Jay Scott se había librado de la muerte. Igual que Colleen Murhy, esposa del infame Cardenal. Ante el primer conato, bastante tímido, de matarles y enterrar sus cadáveres entre los árboles Katherine y Naked intercedieron por ellos, hablando en su favor; aunque la situación nunca fue lo bastante tensa como para que sus vidas corrieran peligro real. Aquellas dos personas, pese a ser miembros de clase alta, eran considerados amigos del pueblo: ella era la amante del héroe popular, él había revelado la verdad sobre el ascensor y siempre ayudó a la gente de a pie. Scott y Collen se refugiaron en el pabellón médico, donde un convaleciente Joseph Naked trataba de sacar algo en claro de la confusa información que le llegaba. Gozaron de una inmunidad que otros como ellos no disfrutaron. Se aferraron a un tronco en medio de la sangrienta riada que se llevó a los que gobernaban Capital, hasta hoy.

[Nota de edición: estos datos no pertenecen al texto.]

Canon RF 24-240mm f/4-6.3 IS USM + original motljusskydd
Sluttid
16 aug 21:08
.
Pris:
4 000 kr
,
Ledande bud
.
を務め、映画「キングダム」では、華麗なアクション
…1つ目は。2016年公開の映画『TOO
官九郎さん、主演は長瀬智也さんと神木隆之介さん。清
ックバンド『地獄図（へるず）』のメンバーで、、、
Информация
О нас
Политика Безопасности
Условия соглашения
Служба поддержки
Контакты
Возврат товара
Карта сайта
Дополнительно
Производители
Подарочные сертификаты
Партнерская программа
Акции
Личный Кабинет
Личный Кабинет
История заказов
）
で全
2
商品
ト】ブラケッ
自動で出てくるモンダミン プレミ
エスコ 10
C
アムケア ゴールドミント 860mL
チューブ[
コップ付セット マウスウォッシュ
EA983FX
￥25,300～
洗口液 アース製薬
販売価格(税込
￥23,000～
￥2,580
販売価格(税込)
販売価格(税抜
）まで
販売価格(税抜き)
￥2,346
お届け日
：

Katherine había hablado con su marido. Hacía ya varias horas. Charles estaba en el ascensor, luchando al lado del pueblo. Luchando por un mundo mejor. Cuando habló con él su voz estaba distorsionada por el ruido de fondo: ruido de armas automáticas y gritos de una multitud. Katherine se había preocupado por él. Le dijo que todo estaba en orden, que la cosa no era tan grave, al menos en el ascensor. La mayor parte de la violencia espontánea había cesado; ahora todos estaban mejor organizados y los excesos habían concluido. Algunos intentaron formar milicias populares y tribunales del pueblo para juzgar a los corporativos que aún estaban vivos. Pero Charles les había convencido para que se conformaran con arrestar a los culpables. Más adelante serían juzgados, no había legalidad ni decencia en las ejecuciones en caliente. Ellos no eran bestias salvajes, eran mejores que eso.

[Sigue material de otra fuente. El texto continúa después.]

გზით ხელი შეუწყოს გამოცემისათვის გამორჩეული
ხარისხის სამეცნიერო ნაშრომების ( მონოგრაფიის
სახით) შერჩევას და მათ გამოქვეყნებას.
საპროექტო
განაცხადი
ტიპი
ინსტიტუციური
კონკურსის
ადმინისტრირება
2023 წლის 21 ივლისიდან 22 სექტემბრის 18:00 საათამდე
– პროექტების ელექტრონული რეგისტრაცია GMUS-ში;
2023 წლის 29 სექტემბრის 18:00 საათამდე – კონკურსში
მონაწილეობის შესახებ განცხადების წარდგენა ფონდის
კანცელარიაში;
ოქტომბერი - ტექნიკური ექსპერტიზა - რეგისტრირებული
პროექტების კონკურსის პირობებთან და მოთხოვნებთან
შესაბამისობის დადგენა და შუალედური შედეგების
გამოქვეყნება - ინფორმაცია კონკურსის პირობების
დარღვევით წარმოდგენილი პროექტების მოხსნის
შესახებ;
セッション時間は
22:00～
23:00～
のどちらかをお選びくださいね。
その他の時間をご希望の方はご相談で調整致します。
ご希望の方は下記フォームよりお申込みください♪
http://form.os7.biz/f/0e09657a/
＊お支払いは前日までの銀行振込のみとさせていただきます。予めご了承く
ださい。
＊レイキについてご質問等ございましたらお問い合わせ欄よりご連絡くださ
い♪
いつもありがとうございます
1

Katherine se alegró muchísimo de que su marido tuviera tal sensatez en la cabeza, y de que hubiera sido capaz de inspirar a la gente a comportarse con decencia. Ella siempre había pensado que su marido era un indiferente, que se limitaba a cumplir órdenes que consideraba razonables, exterminar a cuantos tuneladores se pusieran al alcance de sus cañones y volver a casa con la mujer con la que había contraído matrimonio, sin considerar nunca que aquello era monótono y, por tanto, aburrido.

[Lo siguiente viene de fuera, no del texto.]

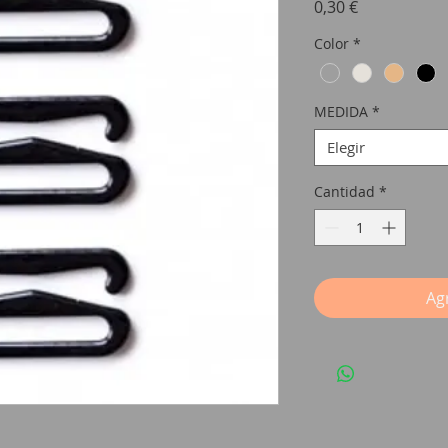
Precio
0,30 €
Color
*
MEDIDA
*
Elegir
Cantidad
*
Agr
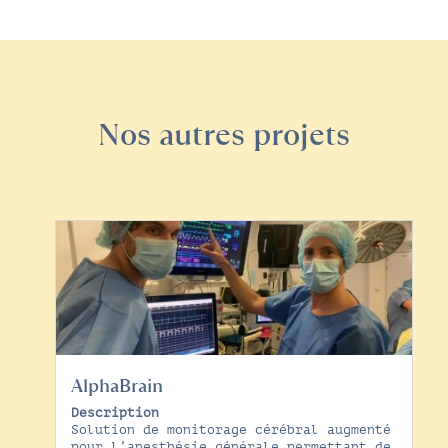
Nos autres projets
AlphaBrain
Description
Solution de monitorage cérébral augmenté
pour l’anesthésie générale permettant de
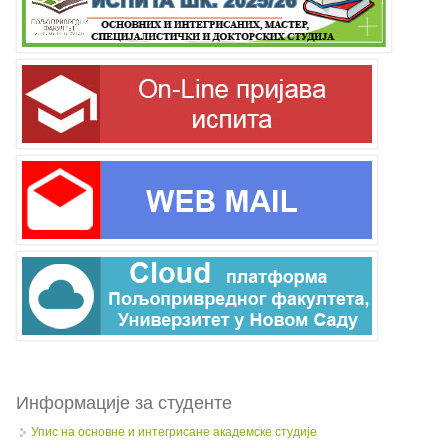
Информације за студенте
Упис на основне и интегрисане академске студије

Ahora Katherine veía que Charles había tomado partido, que siempre había tomado partido: había elegido a la Humanidad, y ello implicaba preservar al ser humano como el ser racional que era. Capaz de cometer atrocidades pero aprender de los errores. Él no hubiera aprobado aquella oleada de violencia revolucionaria, hubiera optado por otras vías más diplomáticas. Pero cuando llegó la hora de la verdad, quiso saber la verdad. Había observado con sus propios ojos aquellas cajas de muerte, le envió a su mujer los retratos y esperó a que ocurriera lo que sabía que iba a suceder. Cuando los primeros grupos de ciudadanos enfurecidos salieron a las calles reclutó a cuantos pudo y cercó el ascensor espacial. El núcleo del planeta. El capitán Barnes decidió tomar el control del ascensor espacial, el punto clave con el que detener aquel expolio de órganos y restaurar la justicia a Capital.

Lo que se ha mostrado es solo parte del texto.